Personalized Anonymization for Set-Valued Data by Partial Suppression
Takuma Nakagawa(a),(b),(*), Hiromi Arai(c),(d), Hiroshi Nakagawa(c)
Transactions on Data Privacy 11:3 (2018) 219 - 237
(a) The University of Tokyo, 7-3-1 Hongo, Bunkyo-ku, Tokyo, 113-8656, Japan.
(b) NS Solutions Corporation, 27-1, Shinkawa 2-chome, Chuo-ku, Tokyo, 104-0033, Japan.
(c) RIKEN Center for Advanced Intelligence Project, 1-4-1 Nihonbashi, Chuo-ku, Tokyo, 103-0027, Japan.
(d) JST PRESTO, Gobancho, Chiyoda-ku, Tokyo, 102-0076, Japan.

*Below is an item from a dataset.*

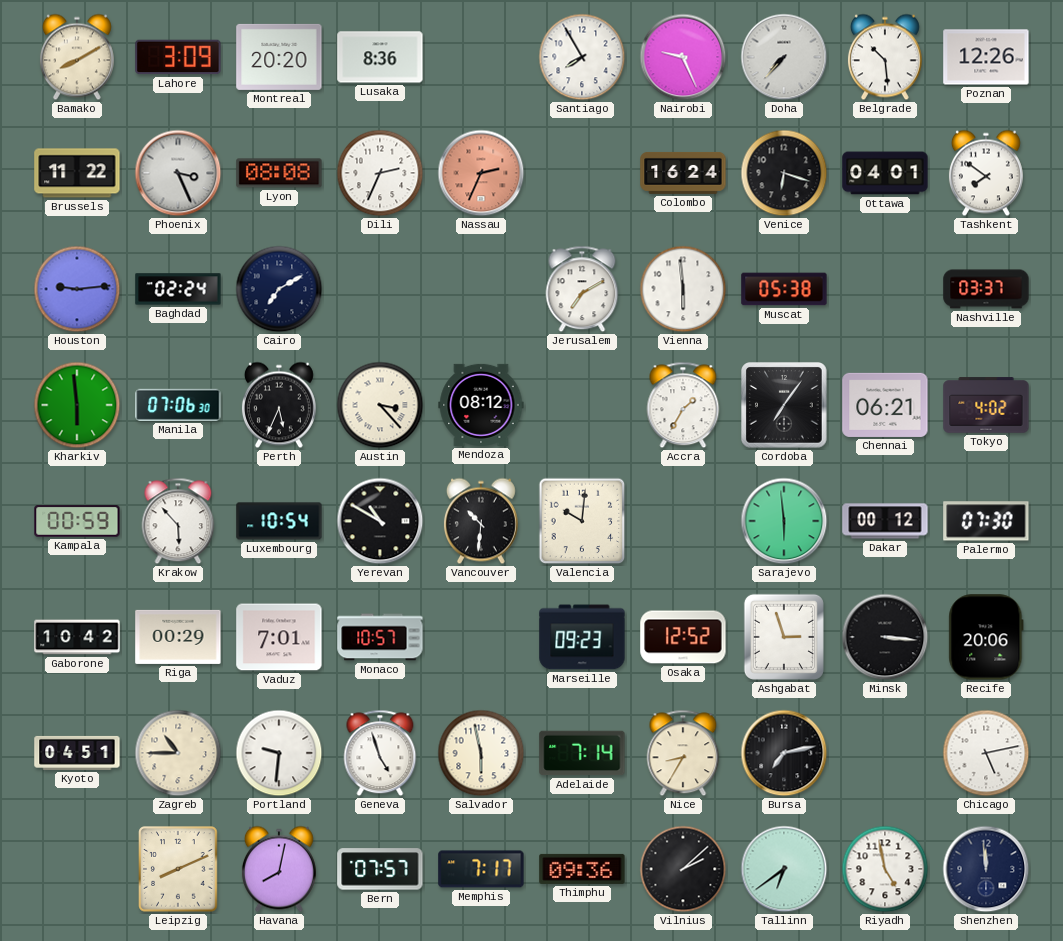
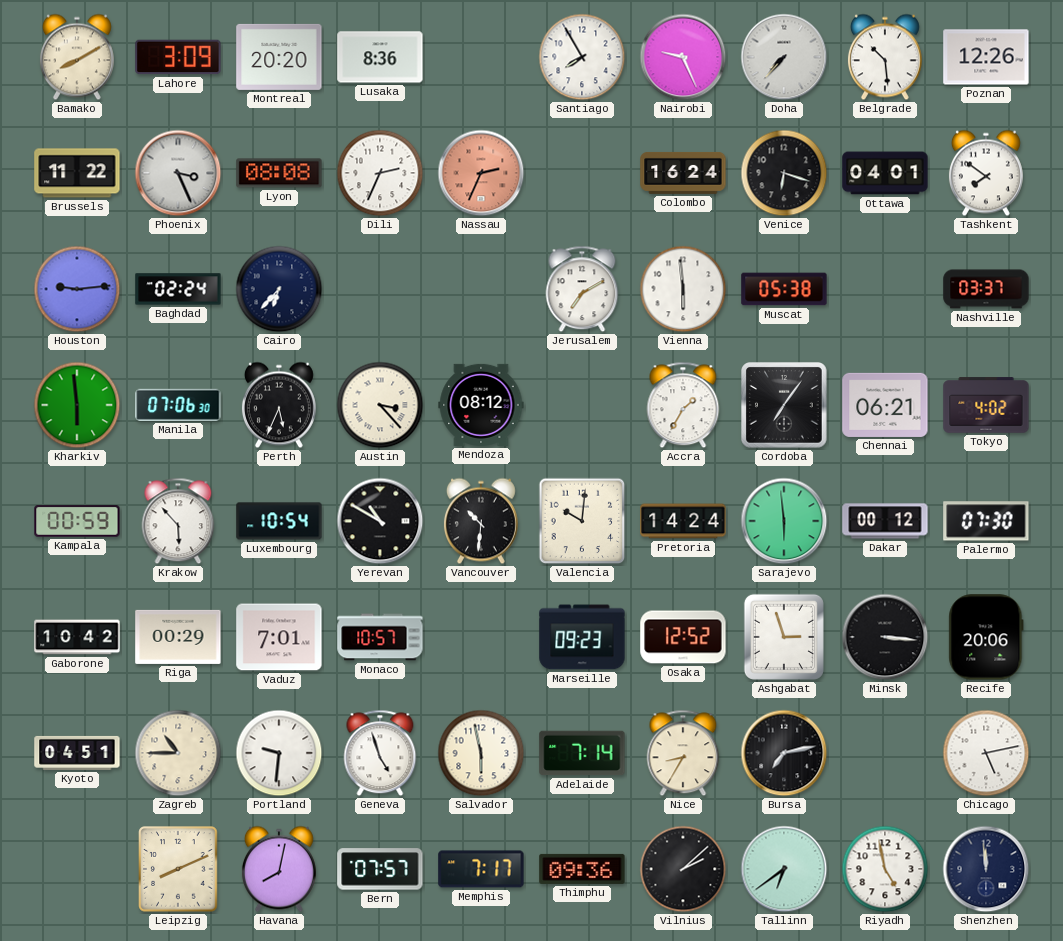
Cairo: 7:10 -> 6:37
Pretoria: none -> 14:24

e-mail:takuma.nakagawa0725 @gmail.com; ;
Set-valued data is comprised of records that are sets of items, such as goods purchased by each individual. Methods of publishing and widely utilizing set-valued data while protecting personal information have been extensively studied in the field of privacy-preserving data publishing. Until now, basic models such as k-anonymity or k m -anonymity could not cope with attribute inference by an adversary with background knowledge of the records. On the other hand, the ρ-uncertainty model makes it possible to prevent attribute inference with a confidence value above a certain level in set-valued data. However, even in that case, there is the problem that items to be protected have to be designated as common to everyone. In this research, we propose a new model that can provide more suitable privacy protection for each individual by protecting different items designated for each record distinctively and build a heuristic algorithm to achieve this guarantee using partial suppression. In addition, considering the problem that the computational complexity of the algorithm increases combinatorially with increasing data size, we introduce the concept of probabilistic relaxation of privacy guarantee. Finally, we show the experimental results of evaluating the performance of the algorithms using real-world datasets.